There’s a quiet little town, in a world, on about a 78 degrees angle from Venus, about 2389329 miles away from Venus, full of really, really, really fat people. These people loved to eat; they would eat everything, from liver to asparagus, from chocolate to Sticky Cheese, and from Jelly to Jam. Now these people were happy people and no one ever put them down.

Outside Earth, there’s this gigantic space ship. This space ship looks exactly like a hamburger, with seeds every few yards and all. Their salt and pepper guns were loaded, and ready to hit this planet full of fat people (although they the McDonaldians didn‘t know they were fat.) The King Grilled Chicken stood up on the ice cream cone pillar, ready to make a speech.

“Hello My fellow McDonaldians” The King Grilled Chicken said. “Today we march down to earth, and we fight to death!” he screamed.

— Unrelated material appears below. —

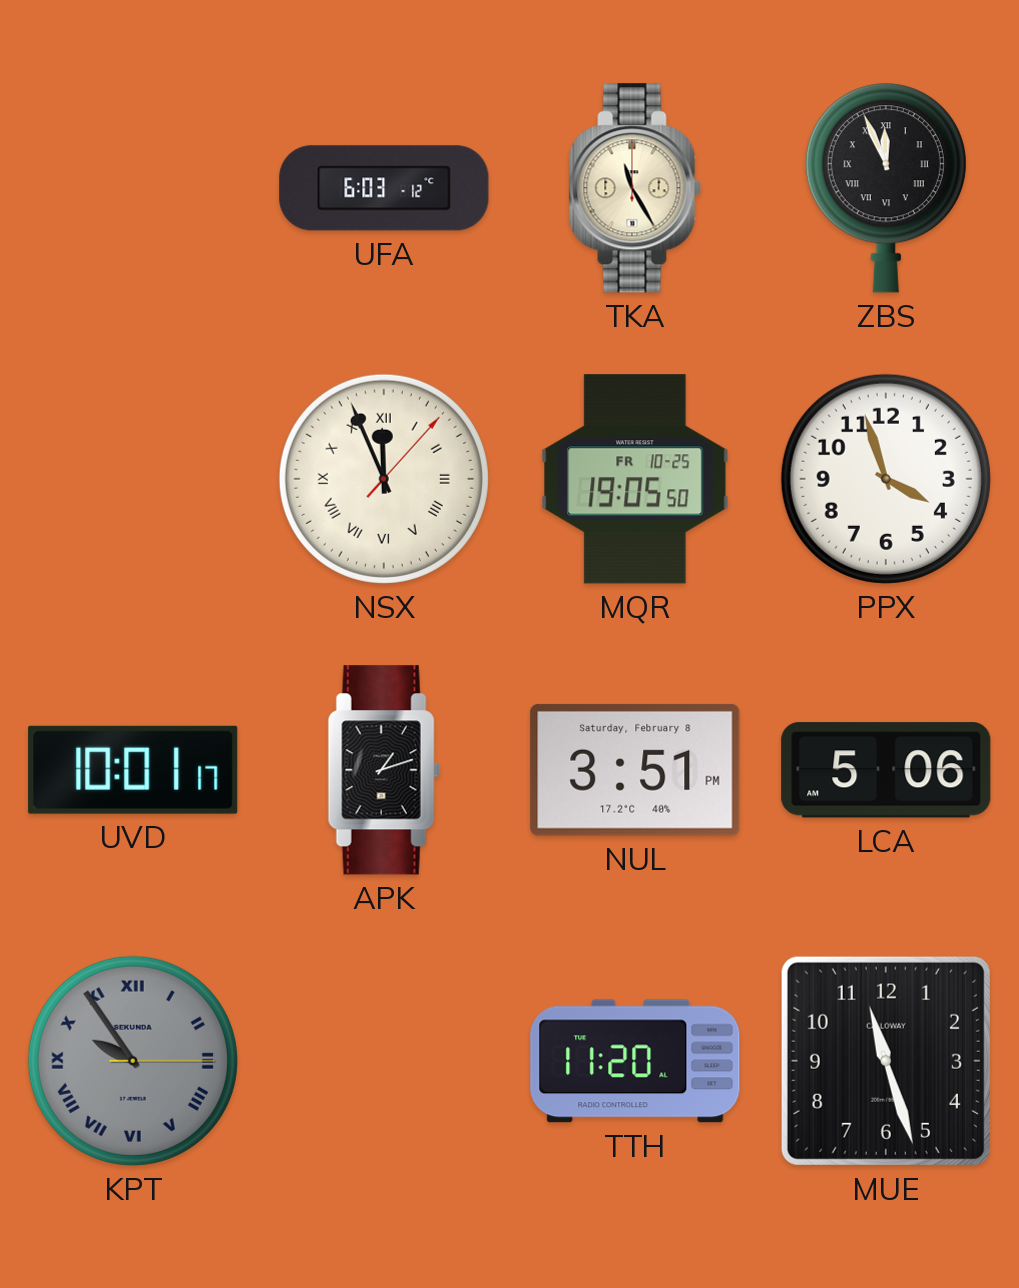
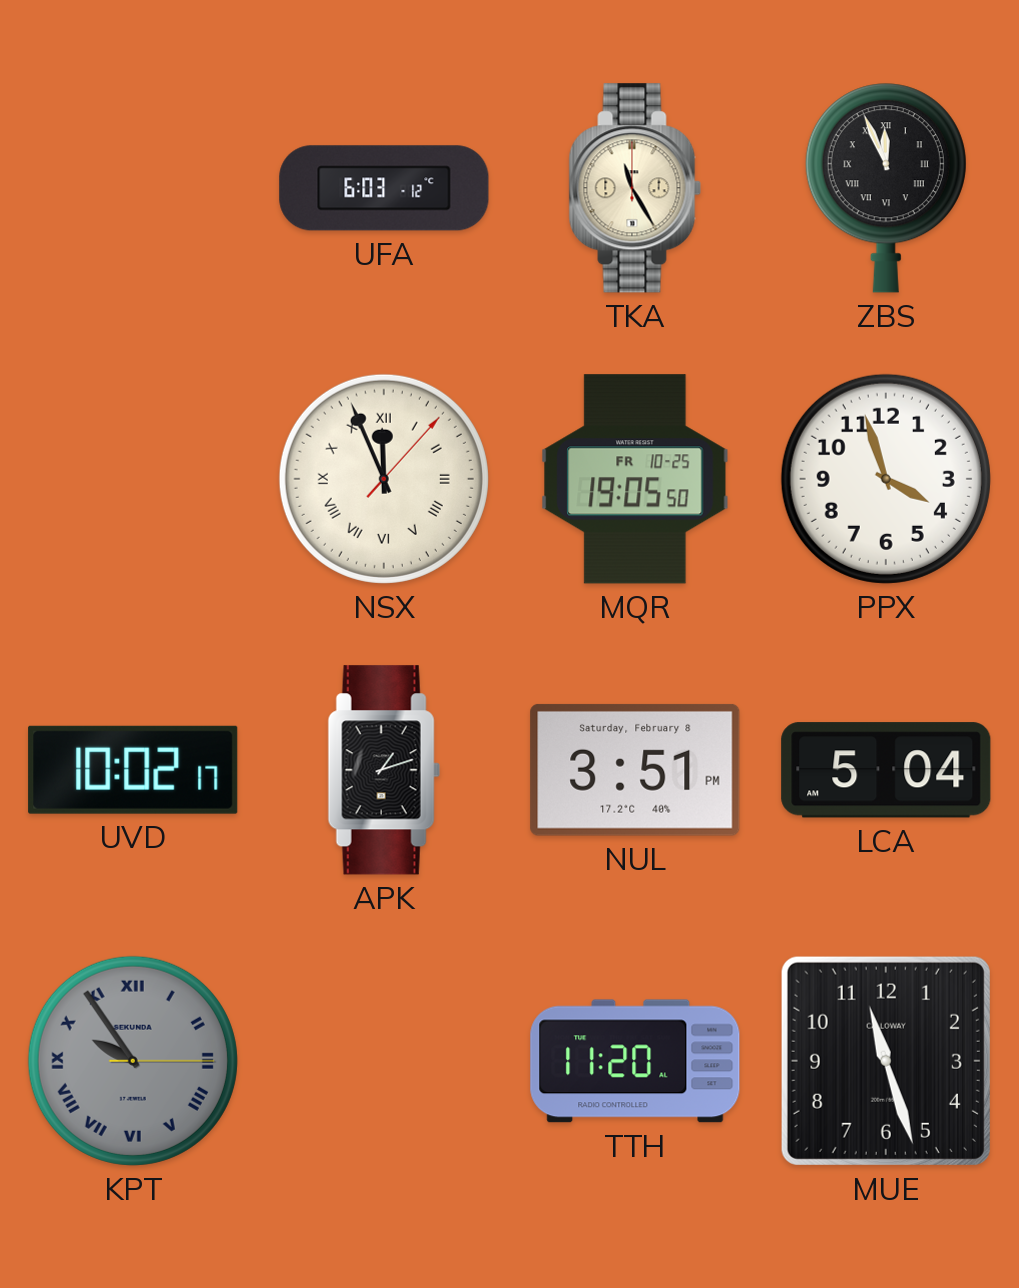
UVD: 10:01 -> 10:02
LCA: 5:06 -> 5:04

This got much applause, especially from a Chicken nugget, named Crispy Gangsta. “Yeah let’s show dem homies we gunna pop a soda cap up their-” But he was cut off when the king threw a ketchup packet at him. “Shut it. Now unleash all flamin’ hot sauce!” The King screamed.

Down on Earth all the fat people were having a “we-ate-ten-thousand-pieces-of-chicken-day.” Now as we all know that’s a huge celebration, everyone who’s anyone goes there.

Then, out of nowhere, it started raining salt and pepper. Then the sound of hamburgers the size of pillows ringed in everyone ears. Then… a giant pillow sized hamburger flew down from the sky. It was Crispy Gangsta ready for action.

Unfortunately a boy named Chungy saw Crispy’s ship and got over excited. He ran at the hamburger full force, and swallowed Crispy Gangsta whole. Then he tore that hamburger down and ate the entire thing in five seconds, and wanted more. Then the rest of the space ships came down. In half an hour not one scrap of food was left. Except the mother ship which had landed.

“I come to you humans in peace and hope we can make a fair agreement, and-” but he got cut off when Chungy got a little too hungry. He swallowed the king in one gulp. The poor McDonaldians had no idea what was coming… But the voluptuous folk on the ground sure got a lot of fun out of eating the mother ship.